Moi, Abdelkader Boussaada, Premier Imam et Prédicateur, suis la cible depuis des années d’une campagne vicieuse et incessante de représailles administratives orchestrées par le Directeur des Affaires Religieuses et des Biens religieux de la wilaya de Sidi Bel Abbès. Ce dernier n’a pas hésité à violer les lois de la République, à défier les décisions des commissions d’appel et même à ignorer les jugements d’acquittement définitifs et exécutoires. Il est allé jusqu’à utiliser de faux documents pour expulser ma famille et me destituer arbitrairement de mes fonctions.
Cette tragédie administrative et judiciaire peut se résumer aux faits incontestables suivants
Premièrement : La sanction précédente a été annulée par la loi (2023) :
Se fondant sur un ancien différend personnel remontant à 2016 (et réglé à l’époque), le Directeur a rouvert le dossier et m’a déféré devant un conseil de discipline malveillant le 3 avril 2023, afin de me sanctionner par une rétrogradation. Cependant, la commission d’appel compétente de wilaya m’a totalement innocenté et a cassé la sanction de plein droit.

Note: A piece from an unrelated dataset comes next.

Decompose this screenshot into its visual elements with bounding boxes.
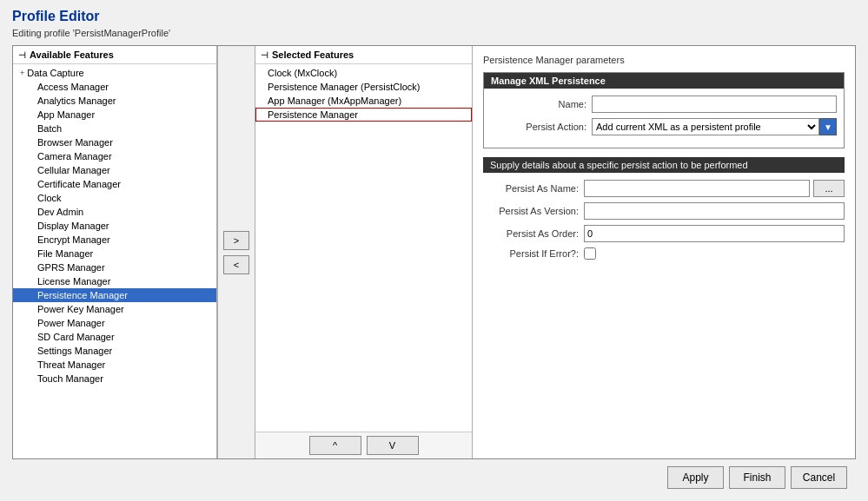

Deuxièmement : Mutation arbitraire et action en justice abusive (2023-2025) :
En représailles à l’annulation de sa sanction, il m’a muté de force et arbitrairement le 24 décembre 2023 dans une mosquée de la commune de Sfisef à une quarantaine de Km de la ville. Il a ensuite porté plainte contre moi pour des accusations graves et abusives (« collecte de dons sans autorisation et abus de confiance »), et j’ai été suspendu de mes fonctions pendant plusieurs mois (du 29 août 2024 au 24 mars 2025).

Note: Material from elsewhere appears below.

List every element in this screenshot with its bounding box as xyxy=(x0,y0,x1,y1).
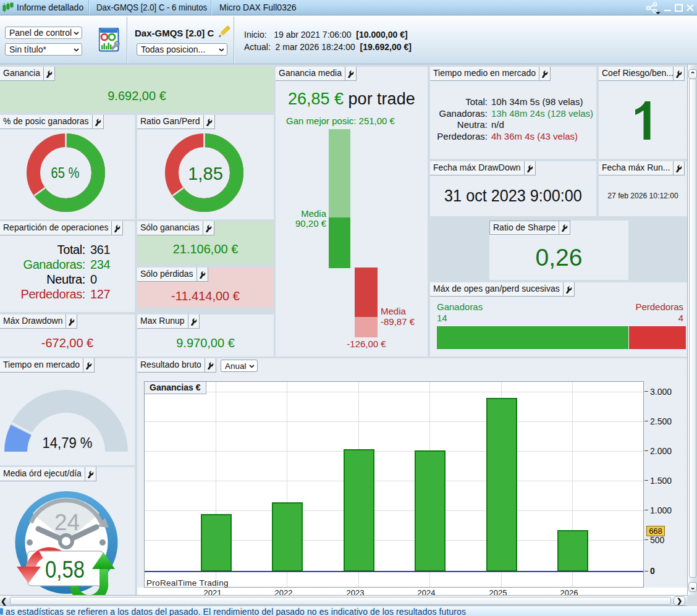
svg-text:24: 24 xyxy=(54,510,80,535)
svg-text:0,58: 0,58 xyxy=(45,557,85,583)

Troisièmement : La justice me donne raison, mais l’administration conteste les décisions au nom de « l’état !»
Après l’instruction de l’affaire, la justice, dans sa plus haute juridiction, a prononcé un acquittement en première instance, verdict confirmé en appel. Malgré le caractère définitif et exécutoire de la décision, le directeur a refusé de se conformer à l’autorité judiciaire et a persisté dans ses agissements arbitraires en prenant une décision injuste me retirant l’accès au logement de fonction, ce qui a eu pour effet de m’expulser, moi et ma famille.
Quatrièmement : Le scandale des faux et usages de faux (2026) :
Le plus grand choc est survenu cette année lorsque j’ai réussi à obtenir une copie de la plainte (pétition) sur laquelle se fondaient ma mutation, les poursuites engagées contre moi et ma tentative de licenciement. Il s’est avéré qu’elle était entièrement fabriquée et falsifiée, portant les signatures de 40 personnes. J’ai obtenu des déclarations sous serment des personnes nommées, niant tout lien avec cette affaire. Plus choquant encore, la plainte comportait le nom et la signature d’une personne décédée en 2020 (trois ans avant la fabrication de la plainte !). L’affaire est actuellement entre les mains du procureur pour faux et usage de faux.

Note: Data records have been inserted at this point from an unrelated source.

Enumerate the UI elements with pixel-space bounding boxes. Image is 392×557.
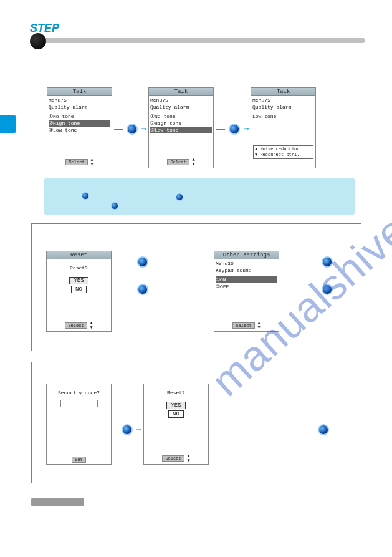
phone-talk-3: Talk Menu75 Quality alarm Low tone ▲ Noi…	[251, 87, 316, 168]
dial-icon	[322, 284, 333, 295]
dial-icon	[82, 192, 89, 200]
yes-button[interactable]: YES	[69, 277, 88, 284]
list-item[interactable]: ②OFF	[216, 283, 277, 290]
step-dot-icon	[30, 33, 46, 49]
yes-button[interactable]: YES	[166, 402, 185, 409]
menu-code: Menu30	[216, 260, 277, 267]
hint-line: ▲ Noise reduction	[255, 147, 312, 152]
dial-icon	[322, 256, 333, 268]
dial-icon	[127, 124, 138, 135]
list-item[interactable]: ②High tone	[49, 120, 110, 127]
prompt-text: Reset?	[145, 389, 207, 396]
list-item[interactable]: ①No tone	[150, 113, 212, 120]
no-button[interactable]: NO	[71, 286, 87, 293]
dial-icon	[122, 424, 133, 435]
phone-reset-2: Reset? YES NO Select ▲▼	[143, 384, 209, 465]
softkey-select[interactable]: Select	[167, 159, 189, 165]
dial-icon	[176, 193, 183, 201]
step-bar	[41, 38, 365, 43]
menu-code: Menu75	[252, 97, 314, 104]
prompt-text: Reset?	[48, 264, 110, 271]
hint-box: ▲ Noise reduction ▼ Reconnect ctrl.	[253, 145, 313, 159]
softkey-select[interactable]: Select	[65, 322, 87, 329]
phone-title: Other settings	[214, 251, 279, 259]
section-bar	[31, 498, 84, 506]
phone-talk-2: Talk Menu75 Quality alarm ①No tone ②High…	[148, 87, 214, 168]
phone-talk-1: Talk Menu75 Quality alarm ①No tone ②High…	[47, 87, 112, 168]
menu-subtitle: Quality alarm	[252, 104, 314, 110]
list-item[interactable]: ③Low tone	[150, 127, 212, 133]
list-item[interactable]: ①ON	[216, 276, 277, 283]
menu-code: Menu75	[49, 97, 110, 104]
updown-icon: ▲▼	[187, 454, 189, 463]
phone-reset: Reset Reset? YES NO Select ▲▼	[46, 251, 112, 332]
status-text: Low tone	[252, 113, 314, 120]
softkey-set[interactable]: Set	[72, 457, 86, 463]
code-input[interactable]	[60, 400, 98, 407]
arrow-right-icon: →	[135, 424, 143, 434]
dial-icon	[137, 284, 148, 295]
arrow-right-icon: —	[216, 124, 225, 133]
phone-other-settings: Other settings Menu30 Keypad sound ①ON ②…	[214, 251, 279, 332]
phone-title: Reset	[47, 251, 111, 259]
arrow-right-icon: —	[114, 124, 123, 133]
menu-subtitle: Keypad sound	[216, 267, 277, 274]
prompt-text: Security code?	[48, 389, 110, 396]
phone-title: Talk	[251, 88, 315, 96]
phone-security: Security code? Set	[46, 384, 112, 465]
list-item[interactable]: ①No tone	[49, 113, 110, 120]
arrow-right-icon: →	[242, 124, 251, 133]
softkey-select[interactable]: Select	[65, 159, 87, 165]
updown-icon: ▲▼	[90, 158, 93, 167]
dial-icon	[229, 124, 240, 135]
hint-line: ▼ Reconnect ctrl.	[255, 152, 312, 158]
updown-icon: ▲▼	[90, 321, 92, 330]
updown-icon: ▲▼	[192, 158, 194, 167]
phone-title: Talk	[47, 88, 112, 96]
list-item[interactable]: ③Low tone	[49, 127, 110, 133]
updown-icon: ▲▼	[257, 321, 260, 330]
menu-subtitle: Quality alarm	[49, 104, 110, 110]
step-label: STEP	[30, 22, 59, 35]
menu-code: Menu75	[150, 97, 212, 104]
dial-icon	[318, 424, 329, 435]
dial-icon	[111, 202, 118, 210]
callout-panel	[44, 178, 355, 215]
softkey-select[interactable]: Select	[232, 322, 254, 329]
list-item[interactable]: ②High tone	[150, 120, 212, 127]
no-button[interactable]: NO	[168, 410, 184, 418]
softkey-select[interactable]: Select	[162, 455, 184, 462]
menu-subtitle: Quality alarm	[150, 104, 212, 110]
page-tab	[0, 115, 16, 133]
dial-icon	[137, 256, 148, 268]
arrow-right-icon: →	[140, 124, 148, 133]
phone-title: Talk	[149, 88, 213, 96]
step-header: STEP	[30, 22, 366, 36]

Cinquièmement : Exagération des faits et déformation de la vérité devant le Conseil de discipline (juin/juillet 2026) :
En représailles à ma saisine des tribunaux, le directeur m’a de nouveau déféré devant le Conseil de discipline (audience reportée au 15 juillet 2026) et a eu recours à de graves manœuvres de désinformation pour tromper ses membres, notamment en :
Dissimulant le jugement d’acquittement et la décision antérieure du comité d’appel de wilaya afin de me présenter faussement comme un récidiviste et d’exagérer les faits.
Trompant les membres du Conseil en prétendant faussement avoir reçu une correspondance de la fonction publique indiquant que l’erreur qui m’était imputée justifiait nécessairement la sanction de « congédiement au quatrième degré », dans le but d’influencer leur décision et de les priver de leur pouvoir discrétionnaire.
Falsification de la situation du logement : Soumission d’un document administratif affirmant que le logement proposé est « convenable », alors que mon dossier contient un document officiel, émis par la commission technique compétente, qui confirme sans équivoque que le logement est totalement insalubre et impropre à l’habitation.
Monsieur le Président,
Je lance cet appel à l’aide à votre attention, suite à la transformation de l’administration de la wilaya de Sidi Bel Abbès, institution censée faire respecter la loi, en un instrument de règlement de compte personnel, de fraude et de dissimulation systématique. Étant donné que cette affaire porte sur une accusation de faux actuellement pendante devant les tribunaux, et sur une fraude administrative avérée,
Je vous implore, avec tout le respect que je vous dois et conformément à vos pouvoirs constitutionnels et légaux, d’intervenir en urgence pour mettre fin à cette injustice dont je peine à porter dans un pays ou l’on a tous commencé à croire depuis votre magistrature. La commission disciplinaire, fondée sur la fraude, le faux et l’induction en erreur des instances officielles et désormais libre de subir des injustices sans souci ni respect ni sens de responsabilité.
Votre excellence, je demande juste de constituer une commission d’enquête ministérielle ou centrale afin d’examiner ces violations administratives flagrantes, de démasquer les responsables de leur dissimulation et de purger l’administration de telles pratiques.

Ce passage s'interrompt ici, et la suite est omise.